A Lenda do Sorvete que não derretia sob a luz da transparência


27 de novembro de 2014 - 5h12

A Diletto quer ser a nova Geni do marketing brasileiro. O avô não era aquilo, o produto não era aquilo outro. Mas o palito é tcheco. Até o Conar, que outro dia questionou um micro-system híbrido com a cabeça do Cumpadi Washington, foi atrás da sorveteria. (leia mais aqui).

Há alguns anos, em Cannes, Paul Kemp-Robertson, da Contagious, fez uma linda apresentação sobre a arte de contar histórias. E avisou: começa agora a Era da Plenitude Narrativa. Um ou dois anos antes, a Regina Augusto falava algo parecido em seu editorial no Meio & Mensagem quando se começava a tendência do transmedia storytelling. E o tal do storytelling virou palavra poderosa em powerpoints e palestras.

Mas há três narrativas que nós, no mercado brasileiro, continuamos evitando apesar de os sinais e avisos estarem por todos os lados.
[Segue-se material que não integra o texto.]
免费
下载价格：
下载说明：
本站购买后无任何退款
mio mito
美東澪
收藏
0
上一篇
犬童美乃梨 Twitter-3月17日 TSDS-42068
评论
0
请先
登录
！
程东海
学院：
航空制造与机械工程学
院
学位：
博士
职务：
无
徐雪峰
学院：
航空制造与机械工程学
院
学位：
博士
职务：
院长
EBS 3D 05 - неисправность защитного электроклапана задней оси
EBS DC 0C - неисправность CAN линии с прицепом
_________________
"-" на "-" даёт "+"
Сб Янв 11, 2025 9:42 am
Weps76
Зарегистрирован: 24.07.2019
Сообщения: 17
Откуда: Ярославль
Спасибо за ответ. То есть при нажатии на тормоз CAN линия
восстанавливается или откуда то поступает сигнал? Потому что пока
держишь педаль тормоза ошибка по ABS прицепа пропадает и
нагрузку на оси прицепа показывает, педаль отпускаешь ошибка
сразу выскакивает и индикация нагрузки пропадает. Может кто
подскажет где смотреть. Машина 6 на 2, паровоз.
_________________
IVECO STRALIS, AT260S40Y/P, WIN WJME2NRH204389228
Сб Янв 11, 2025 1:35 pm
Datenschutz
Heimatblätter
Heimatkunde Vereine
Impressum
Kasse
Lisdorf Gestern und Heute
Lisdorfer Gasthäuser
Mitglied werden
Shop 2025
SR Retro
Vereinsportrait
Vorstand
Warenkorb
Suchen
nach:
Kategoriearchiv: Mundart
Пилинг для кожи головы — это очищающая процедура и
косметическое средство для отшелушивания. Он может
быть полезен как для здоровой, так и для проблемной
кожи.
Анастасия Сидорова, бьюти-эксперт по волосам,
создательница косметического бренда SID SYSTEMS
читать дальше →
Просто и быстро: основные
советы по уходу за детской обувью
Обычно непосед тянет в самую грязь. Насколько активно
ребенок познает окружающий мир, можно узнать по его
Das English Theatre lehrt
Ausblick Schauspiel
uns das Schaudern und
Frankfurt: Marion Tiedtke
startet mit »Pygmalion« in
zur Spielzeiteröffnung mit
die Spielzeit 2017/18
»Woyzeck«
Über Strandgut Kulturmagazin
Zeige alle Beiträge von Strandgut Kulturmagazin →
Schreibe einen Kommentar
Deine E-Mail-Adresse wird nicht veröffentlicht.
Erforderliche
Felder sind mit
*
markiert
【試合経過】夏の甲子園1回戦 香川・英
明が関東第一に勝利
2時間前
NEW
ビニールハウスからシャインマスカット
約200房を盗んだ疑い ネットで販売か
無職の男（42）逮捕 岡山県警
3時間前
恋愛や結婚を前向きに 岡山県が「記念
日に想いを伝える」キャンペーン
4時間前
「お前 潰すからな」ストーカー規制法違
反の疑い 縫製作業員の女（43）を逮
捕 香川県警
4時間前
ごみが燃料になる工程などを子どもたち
Uma é aquela narrativa profunda e autêntica. Parece que a gente desaprendeu a contar histórias que duram anos e anos e viram parte da cultura – como Monteiro Lobato, Nelson Rodrigues, Machado de Assis. A diferença de qualidade entre o cinema argentino e o brasileiro está aí para atestar.

A segunda é aquela que quer valoriza o fã. Nosso mercado premia e bonifica a compra da audiência e não o envolvimento e a construção de histórias das marcas com a mesma.
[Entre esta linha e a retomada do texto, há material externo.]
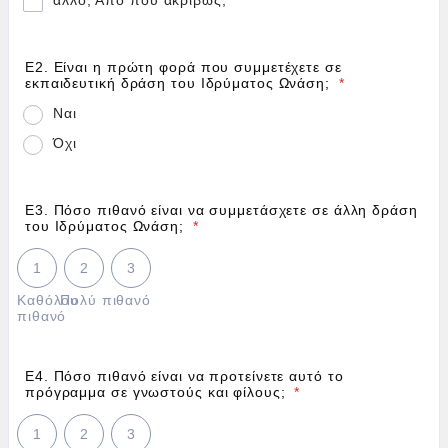
άλλο; Από πού ακριβώς;
Ε2. Είναι η πρώτη φορά που συμμετέχετε σε
εκπαιδευτική δράση του Ιδρύματος Ωνάση;
*
Ναι
Όχι
Ε3. Πόσο πιθανό είναι να συμμετάσχετε σε άλλη δράση
του Ιδρύματος Ωνάση;
*
1 is Καθόλου πιθανό, 3 is Πολύ πιθανό
1
2
3
Καθόλου
Πολύ πιθανό
πιθανό
Ε4. Πόσο πιθανό είναι να προτείνετε αυτό το
πρόγραμμα σε γνωστούς και φίλους;
*
1 is Καθόλου πιθανό, 3 is Πολύ πιθανό
1
2
3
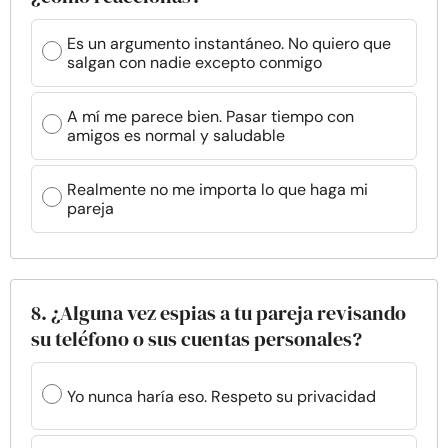
Es un argumento instantáneo. No quiero que
salgan con nadie excepto conmigo
A mí me parece bien. Pasar tiempo con
amigos es normal y saludable
Realmente no me importa lo que haga mi
pareja
8. ¿Alguna vez espias a tu pareja revisando
su teléfono o sus cuentas personales?
Yo nunca haría eso. Respeto su privacidad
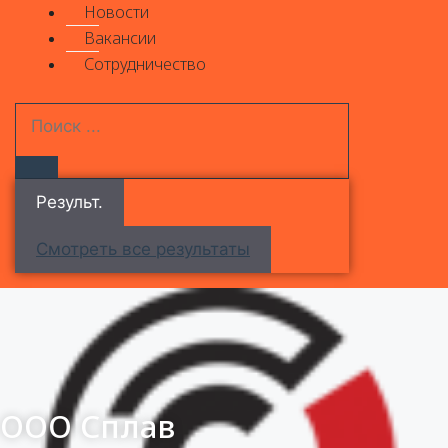
Новости
Вакансии
Сотрудничество
Результ.
Смотреть все результаты
ООО Сплав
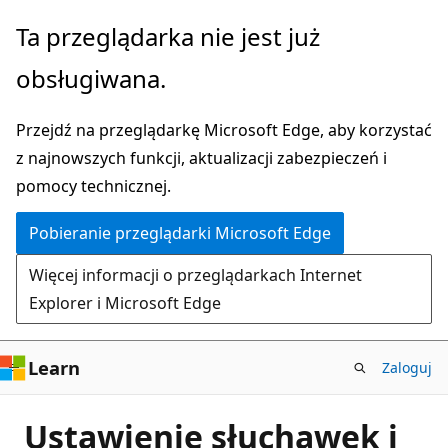
Przejdź
Ta przeglądarka nie jest już
do
obsługiwana.
głównej
zawartości
Przejdź na przeglądarkę Microsoft Edge, aby korzystać
z najnowszych funkcji, aktualizacji zabezpieczeń i
pomocy technicznej.
Pobieranie przeglądarki Microsoft Edge
Więcej informacji o przeglądarkach Internet
Explorer i Microsoft Edge
Learn
Zaloguj
Ustawienie słuchawek i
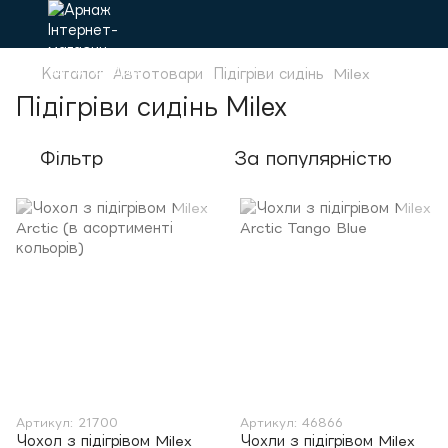
Каталог
Автотовари
Підігріви сидінь
Milex
Підігріви сидінь Milex
Фільтр
За популярністю
Артикул: 21700
Артикул: 46866
Чохол з підігрівом Milex
Чохли з підігрівом Milex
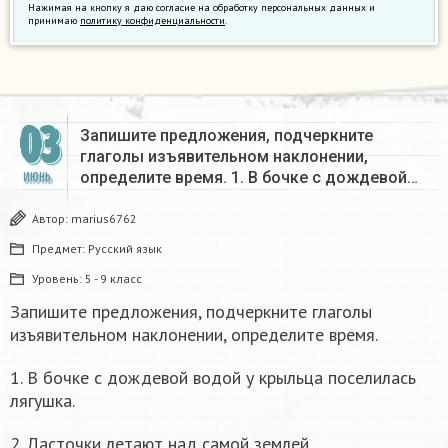
Нажимая на кнопку я даю согласие на обработку персональных данных и
принимаю
политику конфиденциальности
.
03
Запишите предложения, подчеркните
глаголы изъявительном наклонении,
определите время. 1. В бочке с дождевой…
ИЮНЬ
Автор:
marius6762
Предмет:
Русский язык
Уровень:
5 - 9 класс
Запишите предложения, подчеркните глаголы
изъявительном наклонении, определите время.
1. В бочке с дождевой водой у крыльца поселилась
лягушка.
2. Ласточки летают над самой землей.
E a terceira é aquela que está de acordo com a Era da Transparência e ao princípio de que nada pode ser escondido. As pessoas vão sempre querer mais daquela história quando ela é bem contada, e também vão quando ela quebra tetos de vidro e faz revelações – Wikileaks e Edward Snowden estão aí para provar.

E essas três narrativas dizem respeito à nossa boa e velha “Cultura do Atalho” que é contra métodos e processos porque são “chatos”, porque “atrapalham a criatividade e a inspiração”, porque “improvisar é melhor” e o jeitinho é mais malemolente.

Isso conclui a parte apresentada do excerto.